Exploration experience gained in specific salt basins of West Africa may not be directly applicable to other salt basins along the entire passive margin. To conduct a comparative structural analysis, regional reflection seismic transects were constructed across the salt basins of Morocco, Senegal, Guinea-Bissau, Equatorial Guinea, Gabon and Angola.Regional-scale similarities of the salt basins include the progressive complication of salt-related structures basinward, the change from an extensional domain on the shelf to a compressional domain on the slope and the presence of a toe-thrust front at the oceanward edge of the basins. Regional-scale differences are partly attributed to the relative stratigraphic position of the salt in relation to the rift history.In the better-known post-rift salt basins of Equatorial Guinea, Gabon, Congo and Angola updip extension is represented by a broad rafted domain balanced by downdip contraction in the form of salt tongues, canopies and a toe-thrust zone.

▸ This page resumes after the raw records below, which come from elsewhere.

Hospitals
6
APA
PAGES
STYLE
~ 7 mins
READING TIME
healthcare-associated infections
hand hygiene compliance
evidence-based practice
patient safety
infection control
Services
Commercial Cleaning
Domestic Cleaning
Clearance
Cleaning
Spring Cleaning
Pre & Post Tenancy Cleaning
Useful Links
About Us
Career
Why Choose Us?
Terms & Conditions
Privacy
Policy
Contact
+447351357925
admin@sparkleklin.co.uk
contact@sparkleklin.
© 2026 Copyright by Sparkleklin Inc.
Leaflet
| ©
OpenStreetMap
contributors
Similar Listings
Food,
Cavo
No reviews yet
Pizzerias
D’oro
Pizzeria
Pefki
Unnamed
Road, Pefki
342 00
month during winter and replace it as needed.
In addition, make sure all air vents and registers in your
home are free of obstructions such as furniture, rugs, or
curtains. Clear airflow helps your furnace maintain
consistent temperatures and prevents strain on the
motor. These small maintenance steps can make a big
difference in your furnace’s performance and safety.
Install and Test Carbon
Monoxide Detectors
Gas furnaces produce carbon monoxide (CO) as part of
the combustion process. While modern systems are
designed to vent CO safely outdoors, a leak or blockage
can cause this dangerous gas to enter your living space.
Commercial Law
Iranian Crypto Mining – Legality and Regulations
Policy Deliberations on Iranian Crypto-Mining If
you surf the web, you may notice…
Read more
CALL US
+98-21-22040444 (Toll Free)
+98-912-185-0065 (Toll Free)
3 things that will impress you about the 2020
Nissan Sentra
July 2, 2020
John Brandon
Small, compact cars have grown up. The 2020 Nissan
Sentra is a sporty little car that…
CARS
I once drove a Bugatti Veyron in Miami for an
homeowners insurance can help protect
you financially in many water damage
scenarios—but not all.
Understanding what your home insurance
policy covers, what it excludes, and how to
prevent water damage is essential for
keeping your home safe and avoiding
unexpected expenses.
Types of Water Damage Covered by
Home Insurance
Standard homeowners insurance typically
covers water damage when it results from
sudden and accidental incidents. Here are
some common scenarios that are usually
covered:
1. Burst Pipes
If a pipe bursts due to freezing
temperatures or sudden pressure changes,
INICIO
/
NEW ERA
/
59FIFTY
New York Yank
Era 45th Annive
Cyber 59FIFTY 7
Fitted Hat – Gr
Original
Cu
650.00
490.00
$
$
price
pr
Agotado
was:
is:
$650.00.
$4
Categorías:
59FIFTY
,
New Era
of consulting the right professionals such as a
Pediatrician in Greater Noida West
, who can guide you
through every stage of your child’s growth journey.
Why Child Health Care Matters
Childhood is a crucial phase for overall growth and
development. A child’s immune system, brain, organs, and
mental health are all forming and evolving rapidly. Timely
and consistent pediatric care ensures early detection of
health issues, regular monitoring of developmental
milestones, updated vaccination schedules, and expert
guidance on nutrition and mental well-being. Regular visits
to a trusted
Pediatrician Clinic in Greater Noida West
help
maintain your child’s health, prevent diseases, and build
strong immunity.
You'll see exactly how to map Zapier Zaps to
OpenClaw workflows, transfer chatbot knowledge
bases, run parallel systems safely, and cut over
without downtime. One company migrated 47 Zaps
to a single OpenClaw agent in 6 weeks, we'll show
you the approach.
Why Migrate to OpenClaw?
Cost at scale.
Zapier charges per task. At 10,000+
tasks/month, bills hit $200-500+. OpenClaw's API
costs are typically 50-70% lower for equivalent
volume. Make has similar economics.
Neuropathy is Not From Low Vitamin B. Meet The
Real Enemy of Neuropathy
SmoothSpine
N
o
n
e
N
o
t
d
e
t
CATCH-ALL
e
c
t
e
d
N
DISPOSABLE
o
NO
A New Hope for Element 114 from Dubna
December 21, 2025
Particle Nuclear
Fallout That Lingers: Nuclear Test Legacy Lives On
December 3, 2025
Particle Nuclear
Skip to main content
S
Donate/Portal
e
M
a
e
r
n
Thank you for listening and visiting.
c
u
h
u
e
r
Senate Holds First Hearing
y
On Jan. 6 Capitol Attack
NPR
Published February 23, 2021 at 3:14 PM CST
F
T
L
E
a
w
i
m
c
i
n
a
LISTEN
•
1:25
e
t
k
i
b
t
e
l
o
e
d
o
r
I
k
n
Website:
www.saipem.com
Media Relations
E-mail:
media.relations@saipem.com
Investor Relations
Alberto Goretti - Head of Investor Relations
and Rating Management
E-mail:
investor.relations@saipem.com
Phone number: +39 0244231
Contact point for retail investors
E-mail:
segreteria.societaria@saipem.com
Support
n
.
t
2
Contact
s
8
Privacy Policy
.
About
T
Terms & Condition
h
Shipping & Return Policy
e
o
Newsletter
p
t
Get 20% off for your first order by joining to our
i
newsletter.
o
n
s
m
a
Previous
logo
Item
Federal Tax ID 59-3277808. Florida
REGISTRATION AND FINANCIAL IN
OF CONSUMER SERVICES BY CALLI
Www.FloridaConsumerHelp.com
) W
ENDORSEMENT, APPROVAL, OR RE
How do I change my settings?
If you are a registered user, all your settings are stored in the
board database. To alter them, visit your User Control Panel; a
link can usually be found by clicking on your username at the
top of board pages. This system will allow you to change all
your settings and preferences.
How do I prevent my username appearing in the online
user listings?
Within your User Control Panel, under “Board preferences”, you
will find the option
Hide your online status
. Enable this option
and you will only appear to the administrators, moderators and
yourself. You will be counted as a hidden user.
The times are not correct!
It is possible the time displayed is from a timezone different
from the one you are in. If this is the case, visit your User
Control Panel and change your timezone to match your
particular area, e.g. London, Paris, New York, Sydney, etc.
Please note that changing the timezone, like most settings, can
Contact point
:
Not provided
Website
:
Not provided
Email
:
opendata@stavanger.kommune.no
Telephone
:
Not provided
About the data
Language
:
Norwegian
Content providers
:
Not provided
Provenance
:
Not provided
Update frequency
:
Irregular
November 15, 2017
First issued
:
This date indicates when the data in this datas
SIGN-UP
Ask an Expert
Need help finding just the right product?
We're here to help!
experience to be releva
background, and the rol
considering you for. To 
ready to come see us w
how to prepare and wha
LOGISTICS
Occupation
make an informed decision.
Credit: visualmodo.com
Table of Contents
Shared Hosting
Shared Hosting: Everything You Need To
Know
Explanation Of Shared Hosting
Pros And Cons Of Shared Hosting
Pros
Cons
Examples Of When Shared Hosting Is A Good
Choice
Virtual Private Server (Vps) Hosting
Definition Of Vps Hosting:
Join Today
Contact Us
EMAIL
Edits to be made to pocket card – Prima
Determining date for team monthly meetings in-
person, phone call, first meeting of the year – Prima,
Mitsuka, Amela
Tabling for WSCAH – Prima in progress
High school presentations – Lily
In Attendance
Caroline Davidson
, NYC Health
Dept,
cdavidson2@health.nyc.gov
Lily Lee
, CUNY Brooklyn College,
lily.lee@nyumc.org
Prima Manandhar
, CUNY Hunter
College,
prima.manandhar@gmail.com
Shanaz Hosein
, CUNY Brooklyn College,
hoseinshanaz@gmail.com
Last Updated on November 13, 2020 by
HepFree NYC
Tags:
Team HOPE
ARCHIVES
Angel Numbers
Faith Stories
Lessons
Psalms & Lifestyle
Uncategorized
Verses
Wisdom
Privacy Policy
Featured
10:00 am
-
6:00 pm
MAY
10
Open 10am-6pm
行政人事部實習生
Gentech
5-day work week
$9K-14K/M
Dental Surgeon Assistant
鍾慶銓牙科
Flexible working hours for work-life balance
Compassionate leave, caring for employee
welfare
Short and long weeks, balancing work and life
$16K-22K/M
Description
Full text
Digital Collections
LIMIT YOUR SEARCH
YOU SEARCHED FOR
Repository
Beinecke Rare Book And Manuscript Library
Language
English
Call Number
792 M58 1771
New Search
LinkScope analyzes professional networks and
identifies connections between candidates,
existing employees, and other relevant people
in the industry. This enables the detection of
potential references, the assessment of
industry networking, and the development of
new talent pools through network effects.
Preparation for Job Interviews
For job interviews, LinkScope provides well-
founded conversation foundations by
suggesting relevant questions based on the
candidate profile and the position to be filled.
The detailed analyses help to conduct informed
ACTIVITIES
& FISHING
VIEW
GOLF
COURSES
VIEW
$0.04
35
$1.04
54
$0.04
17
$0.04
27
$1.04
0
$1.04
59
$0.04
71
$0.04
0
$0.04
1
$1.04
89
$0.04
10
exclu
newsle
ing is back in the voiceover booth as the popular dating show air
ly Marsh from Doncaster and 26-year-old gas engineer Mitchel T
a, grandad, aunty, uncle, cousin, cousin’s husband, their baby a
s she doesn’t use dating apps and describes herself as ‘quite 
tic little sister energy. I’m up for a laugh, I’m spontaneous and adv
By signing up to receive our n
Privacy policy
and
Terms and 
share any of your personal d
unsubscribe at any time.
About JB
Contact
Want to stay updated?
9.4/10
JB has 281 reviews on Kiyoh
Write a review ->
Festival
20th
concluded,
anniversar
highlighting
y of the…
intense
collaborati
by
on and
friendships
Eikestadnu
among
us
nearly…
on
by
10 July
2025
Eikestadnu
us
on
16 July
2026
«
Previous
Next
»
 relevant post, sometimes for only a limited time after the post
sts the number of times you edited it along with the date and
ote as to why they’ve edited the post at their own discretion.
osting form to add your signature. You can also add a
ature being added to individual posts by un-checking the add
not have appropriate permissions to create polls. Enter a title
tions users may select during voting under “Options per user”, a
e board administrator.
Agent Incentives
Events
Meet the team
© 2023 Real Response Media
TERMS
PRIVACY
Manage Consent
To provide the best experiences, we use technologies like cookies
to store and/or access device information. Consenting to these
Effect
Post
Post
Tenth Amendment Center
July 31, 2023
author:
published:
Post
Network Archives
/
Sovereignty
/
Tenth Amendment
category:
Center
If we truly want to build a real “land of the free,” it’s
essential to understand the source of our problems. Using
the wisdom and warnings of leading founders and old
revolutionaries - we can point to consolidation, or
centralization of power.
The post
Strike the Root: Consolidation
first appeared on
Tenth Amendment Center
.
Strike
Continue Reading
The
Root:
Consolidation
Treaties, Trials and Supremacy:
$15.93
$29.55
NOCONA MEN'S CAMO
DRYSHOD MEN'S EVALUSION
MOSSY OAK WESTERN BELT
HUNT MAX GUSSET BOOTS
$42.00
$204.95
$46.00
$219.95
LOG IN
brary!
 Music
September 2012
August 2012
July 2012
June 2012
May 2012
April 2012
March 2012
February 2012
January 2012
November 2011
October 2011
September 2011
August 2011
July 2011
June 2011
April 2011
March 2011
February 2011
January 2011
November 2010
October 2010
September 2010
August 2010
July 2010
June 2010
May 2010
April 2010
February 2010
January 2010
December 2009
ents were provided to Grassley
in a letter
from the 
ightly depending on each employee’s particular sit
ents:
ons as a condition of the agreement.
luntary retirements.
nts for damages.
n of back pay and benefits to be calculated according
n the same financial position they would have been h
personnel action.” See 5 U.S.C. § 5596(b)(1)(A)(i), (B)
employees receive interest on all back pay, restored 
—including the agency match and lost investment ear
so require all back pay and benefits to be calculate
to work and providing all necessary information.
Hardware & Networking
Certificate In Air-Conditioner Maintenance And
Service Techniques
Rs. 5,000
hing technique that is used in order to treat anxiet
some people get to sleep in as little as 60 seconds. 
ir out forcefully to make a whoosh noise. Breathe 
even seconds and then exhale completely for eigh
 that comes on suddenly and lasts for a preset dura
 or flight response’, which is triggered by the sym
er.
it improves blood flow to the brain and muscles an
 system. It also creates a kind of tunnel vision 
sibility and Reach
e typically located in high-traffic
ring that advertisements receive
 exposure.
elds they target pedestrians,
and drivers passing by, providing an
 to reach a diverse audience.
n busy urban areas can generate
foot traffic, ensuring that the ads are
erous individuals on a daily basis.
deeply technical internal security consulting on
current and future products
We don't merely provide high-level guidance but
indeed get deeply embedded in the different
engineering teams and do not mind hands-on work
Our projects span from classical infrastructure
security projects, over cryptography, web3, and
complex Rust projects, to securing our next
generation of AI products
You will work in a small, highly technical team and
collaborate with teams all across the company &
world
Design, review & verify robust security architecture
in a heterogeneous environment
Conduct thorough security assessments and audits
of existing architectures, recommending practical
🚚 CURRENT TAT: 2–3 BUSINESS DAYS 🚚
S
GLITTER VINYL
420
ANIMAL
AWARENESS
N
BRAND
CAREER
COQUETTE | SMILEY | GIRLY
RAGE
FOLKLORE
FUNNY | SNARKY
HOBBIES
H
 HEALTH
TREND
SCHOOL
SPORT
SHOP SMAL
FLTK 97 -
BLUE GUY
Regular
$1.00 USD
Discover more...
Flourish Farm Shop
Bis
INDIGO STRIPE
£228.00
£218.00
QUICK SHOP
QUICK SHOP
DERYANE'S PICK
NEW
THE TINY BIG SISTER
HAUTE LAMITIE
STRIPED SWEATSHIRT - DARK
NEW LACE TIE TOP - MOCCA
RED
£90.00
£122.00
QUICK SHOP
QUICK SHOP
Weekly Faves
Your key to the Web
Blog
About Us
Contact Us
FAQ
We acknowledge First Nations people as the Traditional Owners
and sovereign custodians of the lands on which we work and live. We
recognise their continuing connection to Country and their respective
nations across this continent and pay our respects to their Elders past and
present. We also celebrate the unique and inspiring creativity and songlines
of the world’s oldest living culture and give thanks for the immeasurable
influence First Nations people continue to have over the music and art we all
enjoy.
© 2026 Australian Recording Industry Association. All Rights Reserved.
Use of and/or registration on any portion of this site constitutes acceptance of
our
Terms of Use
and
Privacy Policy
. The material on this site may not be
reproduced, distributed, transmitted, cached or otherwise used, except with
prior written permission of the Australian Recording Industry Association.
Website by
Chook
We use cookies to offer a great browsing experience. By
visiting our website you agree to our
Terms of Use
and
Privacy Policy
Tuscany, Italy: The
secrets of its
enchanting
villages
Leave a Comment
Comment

The efficiency of this gravity sliding/spreading across the whole margin is due to the more or less uniform original distribution of Aptian salt in the post-rift succession forming a continuous detachment level.In contrast, the typically uneven original distribution of the Late Triassic and Early Jurassic syn-rift salt in Morocco, Mauritania, Senegal, The Gambia and Guinea-Bissau is due to basement highs separating rift half-grabens and creating a different structural pattern. Individual salt structures, such as pillows and diapirs, originated from isolated patches of the autochthonous salt. In the case of syn-rift salt, updip extension may not always be the ultimate driving force for the contractional salt-deformation downdip.